The table below presents basic assembly metrics for the three assemblers. Run times are for illustrative purposes only and are not direct comparisons. The assemblers were run on different hardware appropriate to their predicted run time: canu: a 6 node cluster of commodity servers, flye: a single server using 20 CPU threads, shasta: a single server using 46 CPU threads. Assembly metrics were calculated via quast, removing contigs less than 5kb in length (Kolmogorov et. al., 2019). Accuracy metrics were calculated as described above for the bacterial datasets.

canu

flye

shasta

run time

~24 hr

~13 hr

~34 min

#contigs

37

35

66

length / Mb

105

106

102

NG50 / Mb

5.8

7

3.6

NGA50 / Mb

2.4

1.8

1.8

misassemblies

221

163

93

genome fraction

99.7%

94.5%

99.2%

Q(accuracy)

34.6

29.2

32.4

Q(substitution)

47.5

41.2

44.0

Q(deletion)

39.2

36.4

37.2

Q(insertion)

41.1

33.2

38.5

The results show canu to give the overall highest accuracy assembly, though shasta gives similar quality with a fraction of the compute resource. However, the shasta assembly is somewhat more fragmented than the other two assemblies albeit with a lower misassembly rate.
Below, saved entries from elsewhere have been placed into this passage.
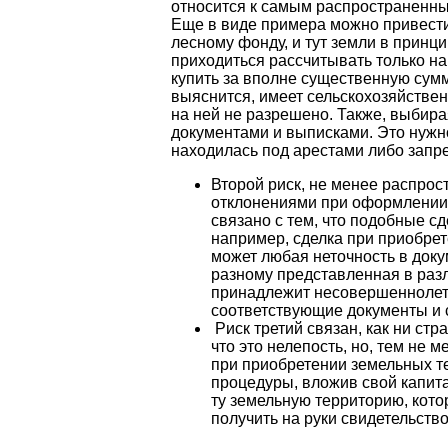
относится к самым распространенны
Еще в виде примера можно привести
лесному фонду, и тут земли в принци
приходиться рассчитывать только на
купить за вполне существенную сумм
выяснится, имеет сельскохозяйствен
на ней не разрешено. Также, выбира
документами и выписками. Это нужно
находилась под арестами либо зап
Второй риск, не менее распрос
отклонениями при оформлении 
связано с тем, что подобные с
например, сделка при приобрет
может любая неточность в док
разному представленная в разл
принадлежит несовершеннолетн
соответствующие документы и с
Риск третий связан, как ни стр
что это нелепость, но, тем не 
при приобретении земельных те
процедуры, вложив свой капита
ту земельную территорию, кото
получить на руки свидетельств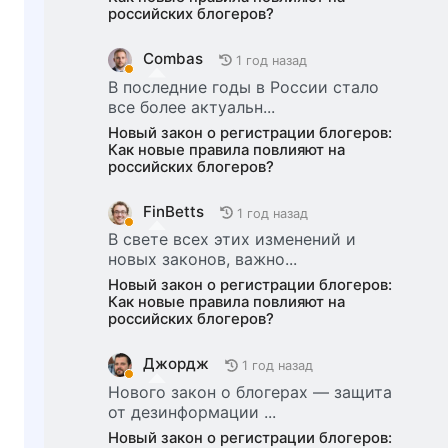
российских блогеров?
Combas
1 год назад
В последние годы в России стало
все более актуальн...
Новый закон о регистрации блогеров:
Как новые правила повлияют на
российских блогеров?
FinBetts
1 год назад
В свете всех этих изменений и
новых законов, важно...
Новый закон о регистрации блогеров:
Как новые правила повлияют на
российских блогеров?
Джордж
1 год назад
Нового закон о блогерах — защита
от дезинформации ...
Новый закон о регистрации блогеров:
The accuracy metrics can be calculated also outside of repetitive regions of the genome by use of RepeatMasker:

canu

flye

shasta

Q(accuracy)

37.3

32.7

35.2

Q(substitution)

50.0

43.0

47.0

Q(deletion)

40.9

38.0

39.2

Q(insertion)

44.0

34.9

40.9

Finally busco can be used to measure the gene content of the three assemblies. Results are reported in the usual “busco notation”, C: complete, S: complete and single copy, D: complete and duplicated, F: fragmented, M: missing. To aid comparison we also give scores for the reference sequence used for the assessments above.

BUSCO scores

reference

C:98.6%[S:98.0%,D:0.6%],F:0.8%,M:0.6%,n:982

canu

C:99.3%[S:98.6%,D:0.7%],F:0.6%,M:0.1%,n:982

flye

C:98.5%[S:98.1%,D:0.4%],F:1.1%,M:0.4%,n:982

shasta

C:99.0%[S:98.5%,D:0.5%],F:0.9%,M:0.1%,n:982

Curiously it is found that the canu and shasta assemblies show a higher complete count than the reference sequence (WBcel235).

Future Work

We have illustrated medaka’s role in efficiently creating quality consensus sequences, and the role of long nanopore reads in creating highly contiguous assemblies with modest compute requirements. The assemblies are in agreement with recent studies from Tyson et. al. and Yoshimura et. al. in suggesting that the C. elegans reference has missing sequence. The assemblies above are not the final word on assembly with nanopore sequencing data; in contrast to latter preceding reference we have expended relatively little effort in the assembly process, relying entirely on off-the-shelf automated methods.

Aside from improving assembly methodology we are exploring improved chemistries, basecallers, and consensus algorithms. Our current algorithmic focus is on so-called run-length encoded (RLE) methods for both basecalling and consensus. Early work in this area has shown promise in further reducing homopolymer error in particular.